The exercise asks you to copy every line below in which "ТРИЗ" appears.

[ENTRIES SHOWN]
+--

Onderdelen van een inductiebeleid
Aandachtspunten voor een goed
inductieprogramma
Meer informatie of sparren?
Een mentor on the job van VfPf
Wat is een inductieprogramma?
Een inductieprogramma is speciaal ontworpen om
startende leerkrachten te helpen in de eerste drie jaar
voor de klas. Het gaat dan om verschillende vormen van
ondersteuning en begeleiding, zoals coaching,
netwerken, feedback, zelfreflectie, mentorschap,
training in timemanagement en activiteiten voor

+--

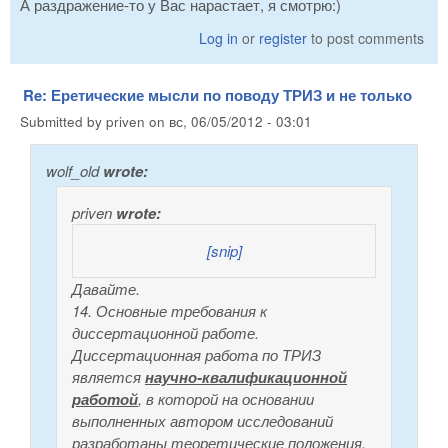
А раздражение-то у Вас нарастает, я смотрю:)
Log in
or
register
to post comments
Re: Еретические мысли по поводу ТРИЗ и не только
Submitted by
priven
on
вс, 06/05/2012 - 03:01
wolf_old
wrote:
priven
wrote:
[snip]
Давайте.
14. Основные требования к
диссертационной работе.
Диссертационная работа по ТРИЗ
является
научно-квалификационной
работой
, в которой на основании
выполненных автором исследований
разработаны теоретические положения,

+--

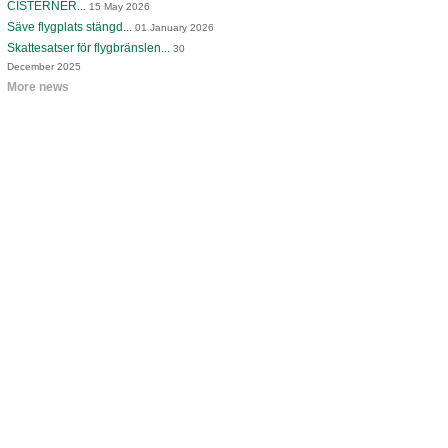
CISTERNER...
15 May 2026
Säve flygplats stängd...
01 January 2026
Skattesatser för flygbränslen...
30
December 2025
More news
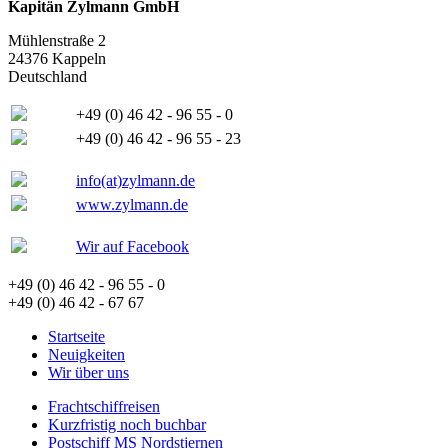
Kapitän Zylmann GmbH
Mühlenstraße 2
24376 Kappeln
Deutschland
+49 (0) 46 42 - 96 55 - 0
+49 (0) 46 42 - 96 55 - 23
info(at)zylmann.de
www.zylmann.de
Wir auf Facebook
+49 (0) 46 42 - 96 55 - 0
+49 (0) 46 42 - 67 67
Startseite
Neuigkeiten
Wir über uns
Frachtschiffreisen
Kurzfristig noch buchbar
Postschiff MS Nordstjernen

+--

[WRITTEN ANSWER]
Re: Еретические мысли по поводу ТРИЗ и не только
Диссертационная работа по ТРИЗ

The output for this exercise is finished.